Using tools in agent optimization

This topic explains how to pass tool definitions through to your agent and judge calls during optimization runs.

One of the strengths of using an SDK-based optimization method is being able to run your LLMs exactly as you would in a real-world scenario. This includes being able to use your tool definitions and have them use live, real-world implementations of those tools. Whether this is using built-in tools like web search that can return different results for each query, or endpoints that always return the latest data, an LLM can interpret and process the shape of that data in different ways depending on exactly what gets returned.

How tools work in optimization runs

LaunchDarkly includes attached tools as part of the config, which you can pass into your agent calls. Your instructions and tool_use_behavior parameters, where applicable, largely determine whether or not a tool gets called as part of its execution.

The optimization process does not remove or add tools to your agents. If you think your LLM might need access to different tools, or to optimize against calling different tools, include all tool definitions. The instructions will be optimized toward the use of one or the other depending on how well they suit the optimization goals.

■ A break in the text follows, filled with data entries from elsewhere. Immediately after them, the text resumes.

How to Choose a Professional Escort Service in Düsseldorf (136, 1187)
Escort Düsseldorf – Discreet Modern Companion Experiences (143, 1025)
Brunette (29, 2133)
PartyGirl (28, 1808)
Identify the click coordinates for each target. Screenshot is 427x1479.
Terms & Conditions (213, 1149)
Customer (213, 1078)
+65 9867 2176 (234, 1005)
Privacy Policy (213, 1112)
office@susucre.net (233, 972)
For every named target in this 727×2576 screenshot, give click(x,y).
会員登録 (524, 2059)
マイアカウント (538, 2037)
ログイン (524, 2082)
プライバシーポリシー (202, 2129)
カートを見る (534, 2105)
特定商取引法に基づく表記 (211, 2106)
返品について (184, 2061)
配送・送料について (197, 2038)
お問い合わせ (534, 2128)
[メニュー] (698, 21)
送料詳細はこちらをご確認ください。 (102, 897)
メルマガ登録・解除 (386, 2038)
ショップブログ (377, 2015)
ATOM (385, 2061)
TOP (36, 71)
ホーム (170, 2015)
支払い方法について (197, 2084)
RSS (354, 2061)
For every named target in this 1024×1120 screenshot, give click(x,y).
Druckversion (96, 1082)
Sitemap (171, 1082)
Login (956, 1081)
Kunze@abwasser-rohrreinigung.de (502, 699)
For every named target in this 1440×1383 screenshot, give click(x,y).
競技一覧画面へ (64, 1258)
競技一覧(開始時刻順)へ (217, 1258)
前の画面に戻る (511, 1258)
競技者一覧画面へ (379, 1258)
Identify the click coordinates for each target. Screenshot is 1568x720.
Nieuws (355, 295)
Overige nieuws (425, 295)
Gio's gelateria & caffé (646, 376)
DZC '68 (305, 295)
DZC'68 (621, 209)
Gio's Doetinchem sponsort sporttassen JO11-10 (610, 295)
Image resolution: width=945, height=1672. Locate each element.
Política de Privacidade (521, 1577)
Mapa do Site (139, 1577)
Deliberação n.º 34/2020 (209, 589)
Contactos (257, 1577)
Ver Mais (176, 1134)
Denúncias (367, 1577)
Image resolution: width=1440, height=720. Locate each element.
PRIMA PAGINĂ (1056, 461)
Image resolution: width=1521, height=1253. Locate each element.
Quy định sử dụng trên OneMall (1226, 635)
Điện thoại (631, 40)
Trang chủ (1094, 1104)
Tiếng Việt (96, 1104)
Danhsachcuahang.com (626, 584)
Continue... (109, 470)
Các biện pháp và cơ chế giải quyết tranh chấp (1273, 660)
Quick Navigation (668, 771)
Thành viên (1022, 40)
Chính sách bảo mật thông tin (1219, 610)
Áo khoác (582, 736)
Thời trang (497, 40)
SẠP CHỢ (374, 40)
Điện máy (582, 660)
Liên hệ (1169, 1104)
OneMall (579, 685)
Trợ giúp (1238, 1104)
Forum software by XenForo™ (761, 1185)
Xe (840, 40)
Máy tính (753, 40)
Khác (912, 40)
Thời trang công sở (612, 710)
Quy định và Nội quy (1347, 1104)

Tools available to your agents are also provided to the evaluation. Acceptance statement criteria receive the same list of tools that the invocation does in case the evaluator thinks it needs to check on underlying data to confirm validity.

Tool definitions

Tool definitions in LaunchDarkly are decorated functions. To learn more, read Tools.

Here’s an example from OpenAI:

Python
1from agents import function_tool
2
3# ...
4@dataclass
5class GetPreferencesResponse:
6 some_property: str
7
8@function_tool
9async def get_preferences(user_id: str) -> GetPreferencesResponse:
10 user_preferences = some_function_that_gets_preferences(user_id)
11 return user_preferences
12
13# ... OpenAI setup ...
14root = Agent(
15 name="my-agent",
16 instructions="...instructions...",
17 handoffs=[],
18 tools=[get_preferences],
19 model="gpt-5",
20)
21
22result = Runner.run(root, "... some user input ...")

Agent config objects from LaunchDarkly can have tools attached and pass the tool payload through with the configuration. To retrieve the tools, you can access them off of the model.parameters.

Here’s how:

Python
1tools = config.model.get_parameter("tools") if config.model else []

This returns an object containing the tool definitions. Each of these tool definitions has a name as set in the LaunchDarkly UI.

One way to map tools to the definitions is to use a dict containing a mapping of the LaunchDarkly tool keys to the defined handler functions. Here’s an example:

Python
1tool_handlers = {
2 "get-preferences": get_preferences
3}

You can then pass your tools during handle_agent_call and handle_judge_call. Here’s how:

Python
1def resolve_tools(config: LLMCallConfig) -> list["Tool"]:
2 tools_param = config.model.get_parameter("tools") if config.model else []
3 return [tool_handlers[tool["name"]] for tool in tools_param if tool["name"] in tool_handlers]
4
5def handle_agent_call(
6 key: str,
7 config: LLMCallConfig,
8 context: LLMCallContext,
9):
10 root = Agent(
11 name="my-agent",
12 instructions="...instructions...",
13 tools=resolve_tools(config),
14 model="gpt-5",
15 )
16
17 result = Runner.run(root, context.user_input)

This ensures the entire map of tool definitions is available to all of the invocation and evaluation agent calls that have them registered on the LaunchDarkly tools object.